It’s Gluten-Free Friday (for Lent) and I knew exactly what I wanted to make for the Friday meal this week.
When I tried the Gardein chicken in the Vegan Fried Chicken recipe I knew there was a chicken recipe I just had to try with the Gardein. A family favorite when I was growing up was Cornflake Chicken and Crunchtop Potatoes (potato slices with cheese and cornflakes baked on top).
I LOVED the crunchtop potatoes and that almost always ended up being the majority (and if I could get away with it, all) of my meal.

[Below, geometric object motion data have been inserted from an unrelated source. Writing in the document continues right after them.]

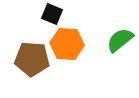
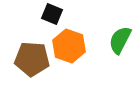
green semicircle: rotated 24 degrees counterclockwise
orange hexagon: moved 2 px right, 2 px down; rotated 16 degrees clockwise
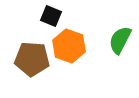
black square: moved 1 px left, 2 px down
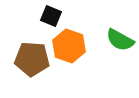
green semicircle: rotated 88 degrees counterclockwise
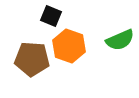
green semicircle: rotated 52 degrees counterclockwise
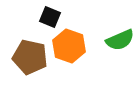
black square: moved 1 px left, 1 px down
brown pentagon: moved 2 px left, 2 px up; rotated 8 degrees clockwise
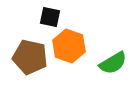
black square: rotated 10 degrees counterclockwise
green semicircle: moved 7 px left, 23 px down; rotated 8 degrees counterclockwise
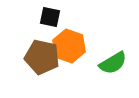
brown pentagon: moved 12 px right
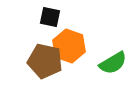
brown pentagon: moved 3 px right, 4 px down
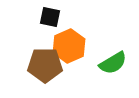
orange hexagon: rotated 16 degrees clockwise
brown pentagon: moved 4 px down; rotated 12 degrees counterclockwise
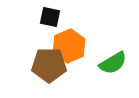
brown pentagon: moved 4 px right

I never liked meat, but part of me was a little jealous of this one.
So, maybe it will be awesome with the yummy faux chicken. You have to love “meat” that meat-eaters think is similar enough and meat-dislikers different enough that they both love.

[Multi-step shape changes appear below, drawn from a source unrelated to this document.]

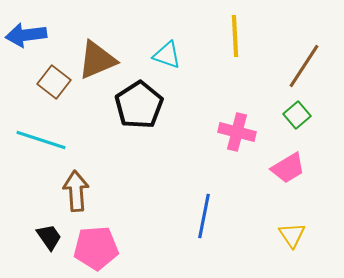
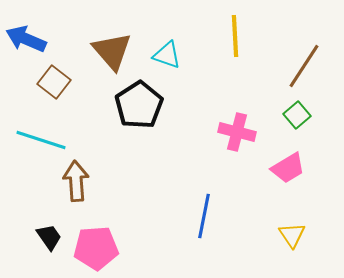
blue arrow: moved 4 px down; rotated 30 degrees clockwise
brown triangle: moved 15 px right, 9 px up; rotated 48 degrees counterclockwise
brown arrow: moved 10 px up
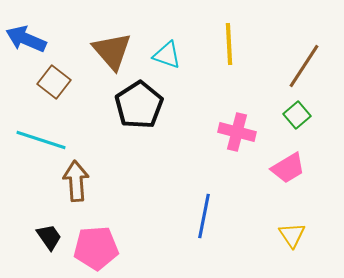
yellow line: moved 6 px left, 8 px down
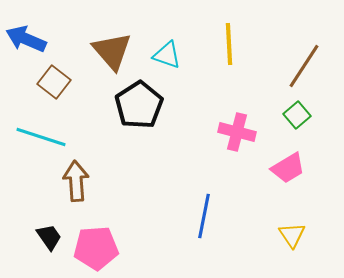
cyan line: moved 3 px up
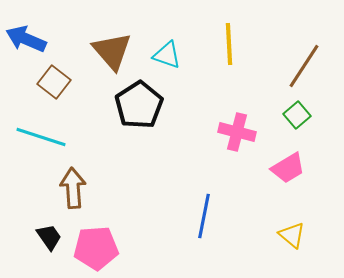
brown arrow: moved 3 px left, 7 px down
yellow triangle: rotated 16 degrees counterclockwise
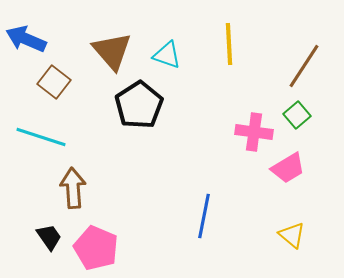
pink cross: moved 17 px right; rotated 6 degrees counterclockwise
pink pentagon: rotated 27 degrees clockwise
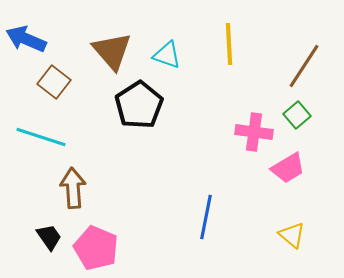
blue line: moved 2 px right, 1 px down
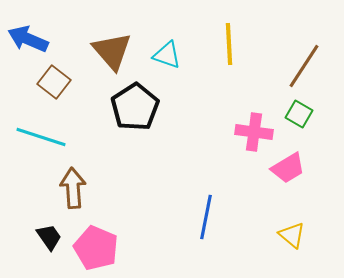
blue arrow: moved 2 px right
black pentagon: moved 4 px left, 2 px down
green square: moved 2 px right, 1 px up; rotated 20 degrees counterclockwise
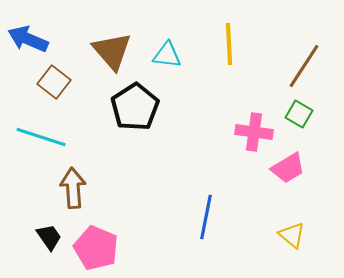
cyan triangle: rotated 12 degrees counterclockwise
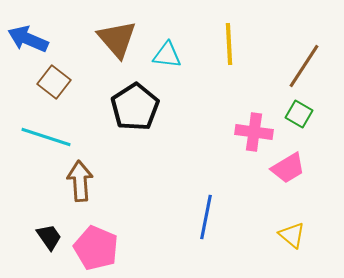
brown triangle: moved 5 px right, 12 px up
cyan line: moved 5 px right
brown arrow: moved 7 px right, 7 px up
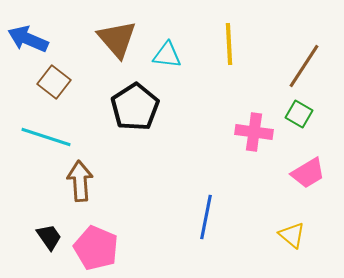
pink trapezoid: moved 20 px right, 5 px down
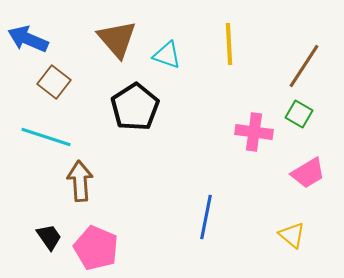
cyan triangle: rotated 12 degrees clockwise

Yes, that is the crux in our family. Fingers crossed on this recipe!
Vegan Cornflake Chicken
1 package Gardein Scallopini or a batch of chickpea nuggets
Cornflakes (EnviroKidz is a good gluten-free variety)
Dredge cutlets in butter and coat in crumbled cornflakes. Bake at 350 for 15 to 20 minutes. So simple
Wow! This is fantastic. It’s crunchy and buttery and I will definitely eat at least one of these with my crunchtop potatoes from now on.
What is your favorite recipe from your childhood; do you make it for your family?
- 1 package Gardein Scallopini or a batch of chickpea nuggets
- Cornflakes (EnviroKidz is a good gluten-free variety)
- Dredge cutlets in butter and coat in crumbled cornflakes.
- Bake at 350 degrees Fahrenheit for 15 to 20 minutes.